Плоский глаз осциллографа перечеркивали зеленые или синие линии с колоколообразными всплесками.
Микро-ЭВМ "Электроника-60" разговаривала с Фроловым, отстукивая послания на "Консуле".
Подчиняясь поданым кодовым командам, в полутьме экспериментальной студии скользили коробки со слайдами в чешских теледиапроекторах "Тесла", и на экране цветного монитора возникала то пестрая кукла на детском столе, то какой-то версальский фонтан, то бравый американец в твердой фетровой шляпе.
Интриг Фролов старался избегать, в партию не лез, общественные нагрузки выбирал по "физкультурной" части, так как неплохо играл в спортивные игры — баскетбол, футбол, волейбол, гандбол.
Ему нравилось придумывать схемы, и когда потом, после настройки, они начинали рисовать на осциллографе нужные сигналы, испытывал тихое и приятное чувство удовлетворения.
Недовольство возникало при чтении переводного журнала "Электроника". В электронно-вычислительной технике наступала эра новой технологии. Все время появлялись новые и новые микросхемы, выполняющие громадный набор функций. Изобретение микропроцессоров означало настоящую революцию с далеко идущими последствиями. Теперь вы могли встраивать ЭВМ чуть ли не в авторучки и пудреницы. Схемы, которые Фролов с трудом размещал на двух-трех больших печатных платах, выполнялись в виде пластмассовой коробочки размером с почтовую марку с 40 торчащими ножками. Мы отставали в этом деле на 7-8 лет. Какая-нибудь маленькая Финляндия или Швеция, изготавливала микросхемы по лицензии, или просто покупая их, выпускала вполне современную и конкурентоспособную аппаратуру, а Фролову оставалось только завидовать, рассматривая проспекты и читая статьи.
Первый микропроцессор удалось получить из Киева благодаря старшему инженеру Ковалевой, у которой на этом заводе работал тесть.
Вообще, доставание дефицитных компонентов занимало очень большую часть инженерного времени.
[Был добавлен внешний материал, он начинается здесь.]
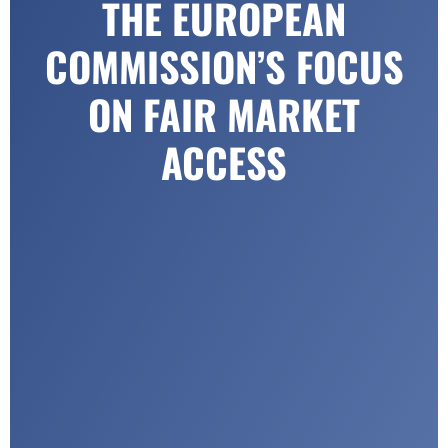
THE EUROPEAN
COMMISSION’S FOCUS
ON FAIR MARKET
ACCESS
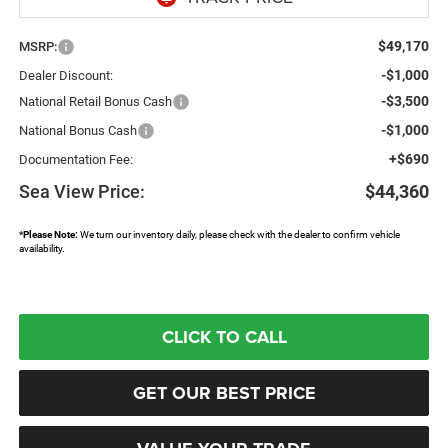
$49,170
MSRP:
-$1,000
Dealer Discount:
-$3,500
National Retail Bonus Cash
-$1,000
National Bonus Cash
+$690
Documentation Fee:
Sea View Price:
$44,360
*
Please Note:
We turn our inventory daily, please check with the dealer to confirm vehicle
availability.
CLICK TO CALL
GET OUR BEST PRICE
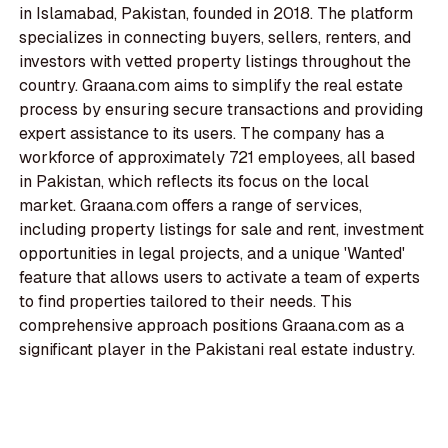
in Islamabad, Pakistan, founded in 2018. The platform
specializes in connecting buyers, sellers, renters, and
investors with vetted property listings throughout the
country. Graana.com aims to simplify the real estate
process by ensuring secure transactions and providing
expert assistance to its users. The company has a
workforce of approximately 721 employees, all based
in Pakistan, which reflects its focus on the local
market. Graana.com offers a range of services,
including property listings for sale and rent, investment
opportunities in legal projects, and a unique 'Wanted'
feature that allows users to activate a team of experts
to find properties tailored to their needs. This
comprehensive approach positions Graana.com as a
significant player in the Pakistani real estate industry.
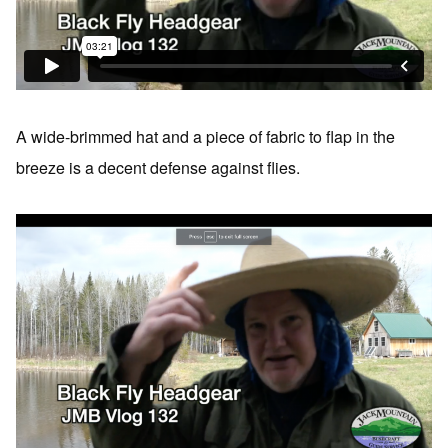
A wide-brimmed hat and a piece of fabric to flap in the
breeze is a decent defense against flies.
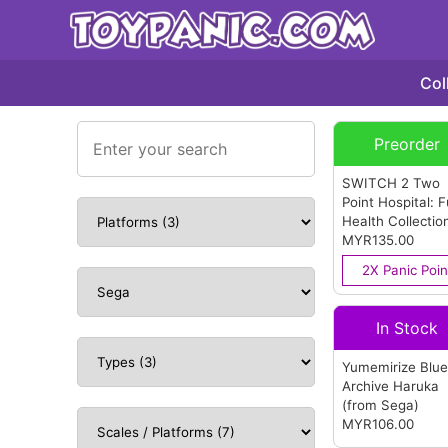
Col
Preorder
SWITCH 2 Two
Point Hospital: F
Health Collectio
Multi-Language
MYR135.00
Version (ASIA)
2X Panic Poin
(from Sega)
In Stock
Yumemirize Blu
Archive Haruka
(from Sega)
MYR106.00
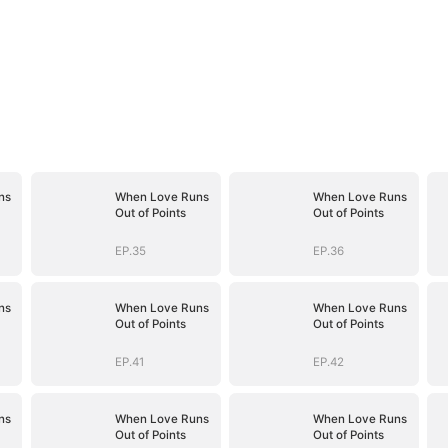
ns
When Love Runs
When Love Runs
Out of Points
Out of Points
EP.35
EP.36
ns
When Love Runs
When Love Runs
Out of Points
Out of Points
EP.41
EP.42
ns
When Love Runs
When Love Runs
Out of Points
Out of Points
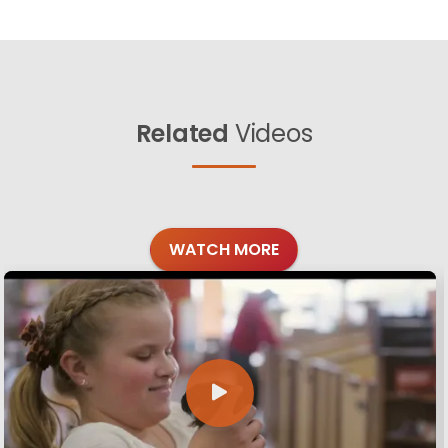
Related
Videos
WATCH MORE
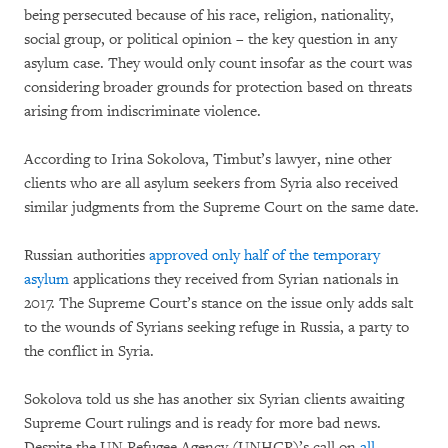
being persecuted because of his race, religion, nationality,
social group, or political opinion – the key question in any
asylum case. They would only count insofar as the court was
considering broader grounds for protection based on threats
arising from indiscriminate violence.
According to Irina Sokolova, Timbut’s lawyer, nine other
clients who are all asylum seekers from Syria also received
similar judgments from the Supreme Court on the same date.
Russian authorities
approved only half of the temporary
asylum
applications they received from Syrian nationals in
2017. The Supreme Court’s stance on the issue only adds salt
to the wounds of Syrians seeking refuge in Russia, a party to
the conflict in Syria.
Sokolova told us she has another six Syrian clients awaiting
Supreme Court rulings and is ready for more bad news.
Despite the UN Refugee Agency (UNHCR)’s call on
all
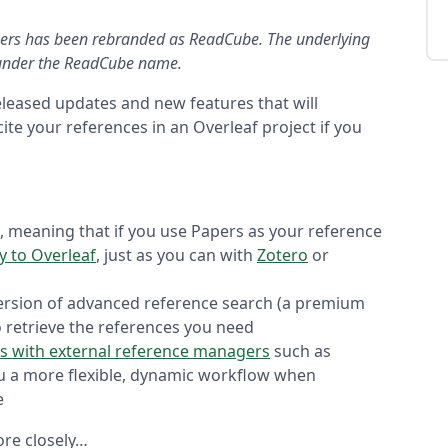
pers has been rebranded as ReadCube. The underlying
w under the ReadCube name.
eleased updates and new features that will
ite your references in an Overleaf project if you
, meaning that if you use Papers as your reference
ly to Overleaf
, just as you can with
Zotero
or
ersion of advanced reference search (a premium
o retrieve the references you need
s with external reference managers
such as
u a more flexible, dynamic workflow when
e
more closely…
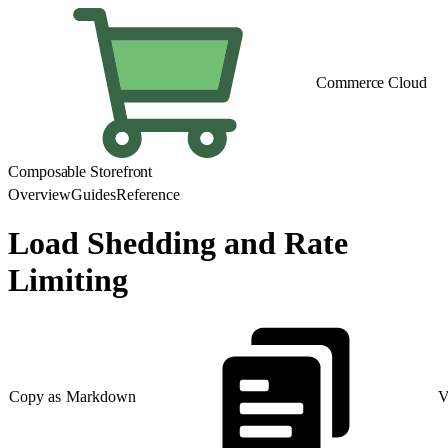
Commerce Cloud
Composable Storefront
Overview
Guides
Reference
Load Shedding and Rate
Limiting
Copy as Markdown
V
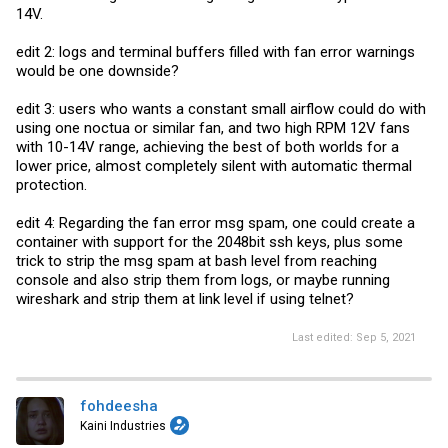
14V.
edit 2: logs and terminal buffers filled with fan error warnings
would be one downside?
edit 3: users who wants a constant small airflow could do with
using one noctua or similar fan, and two high RPM 12V fans
with 10-14V range, achieving the best of both worlds for a
lower price, almost completely silent with automatic thermal
protection.
edit 4: Regarding the fan error msg spam, one could create a
container with support for the 2048bit ssh keys, plus some
trick to strip the msg spam at bash level from reaching
console and also strip them from logs, or maybe running
wireshark and strip them at link level if using telnet?
Last edited:
Sep 5, 2021
fohdeesha
Kaini Industries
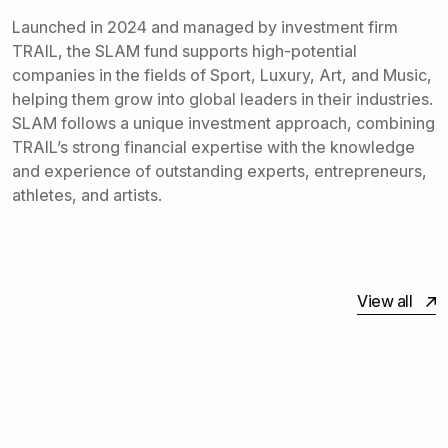
Launched in 2024 and managed by investment firm
TRAIL, the SLAM fund supports high-potential
companies in the fields of Sport, Luxury, Art, and Music,
helping them grow into global leaders in their industries.
SLAM follows a unique investment approach, combining
TRAIL’s strong financial expertise with the knowledge
and experience of outstanding experts, entrepreneurs,
athletes, and artists.
View all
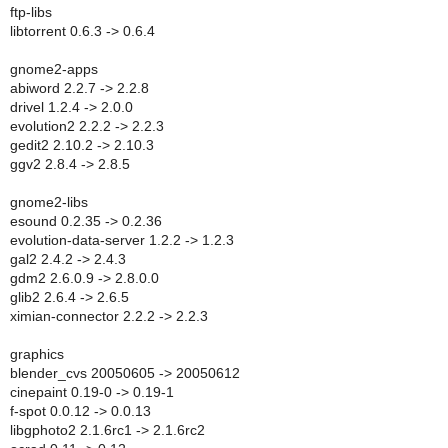
ftp-libs
libtorrent 0.6.3 -> 0.6.4
gnome2-apps
abiword 2.2.7 -> 2.2.8
drivel 1.2.4 -> 2.0.0
evolution2 2.2.2 -> 2.2.3
gedit2 2.10.2 -> 2.10.3
ggv2 2.8.4 -> 2.8.5
gnome2-libs
esound 0.2.35 -> 0.2.36
evolution-data-server 1.2.2 -> 1.2.3
gal2 2.4.2 -> 2.4.3
gdm2 2.6.0.9 -> 2.8.0.0
glib2 2.6.4 -> 2.6.5
ximian-connector 2.2.2 -> 2.2.3
graphics
blender_cvs 20050605 -> 20050612
cinepaint 0.19-0 -> 0.19-1
f-spot 0.0.12 -> 0.0.13
libgphoto2 2.1.6rc1 -> 2.1.6rc2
Службы комплектации, да и все остальное, исповедовали универсальный принцип — "Тебе нужно — ты и делай". Поэтому инженеры лаборатории мотались по всему Союзу (Зеленоград, Кишинев, Минск, Киев, Винница, Полтава и т.д.), привозя за пазухой и в карманах новые переключатели, элементы памяти, мультиплексоры и дешифраторы. Хорошо срабатывал прием обмена деталей на ленинградские колбасу, сыр или масло.
Фролов понимал, что в некотором смысле занимается "повторением пройденного". Это было неприятно, и только слабым утешением служило название многих тем: "первая отечественная" и т.д.
Впрочем, большинство его знакомых, кроме, может быть, физиков-теоретиков, было в таком же положении.
Фролов жил один, в однокомнатной кооперативной квартире напротив Сосновки. Не отличаясь чрезмерным честолюбием, спокойно воспринимал медленное продвижение по служебной лестнице. Работа давала тихое ощущение устойчивости, средства к существованию, но не занимала все мысли. После работы он редко жил своими схемами — только, если что-то упорно не получалось, и тогда даже во сне выстраивались временные диаграммы и нахальный импульс помехи, пульсируя, выскакивал между тактами работы счетчика.
А так — он пытался пристально всматриваться в жизнь. Книги тоже были жизнью; поездки по России то в отпуск, то со спортивной командной, то в командировки давали достаточно материала для размышлений. Фролов охотно знакомился с людьми, любил бывать в незнакомых и полузнакомых компаниях. Устроившись со стаканом вина где-нибудь в углу, он с жадностью слушал разговоры, впитывал мысли, жесты и словечки. Пожалуй, особенно его интересовали неожиданные повороты в жизненном пути, когда человек резко менял свое дело. В его коллекции была ленинская стипендиатка, с четвертого курса машиностроительного факультета ушедшая в манекенщицы, выпускница физмата Университета, после семи лет работы на вычислительном центре поступившая на дневной факультет медицинского института, целая плеяда молодых и не очень молодых кочегаров, сторожей и трубочистов с высшим образованием. Он любил читать о биржевом маклере Гогене, серию "плутовского романа", книги наподобие "Кинтана-Роо", где французский клерк, стажер в Нью-Йоркском банке, отправившись в отпуск в Мексику, нашел более двух десятков городов Майя и стал профессиональным археологом.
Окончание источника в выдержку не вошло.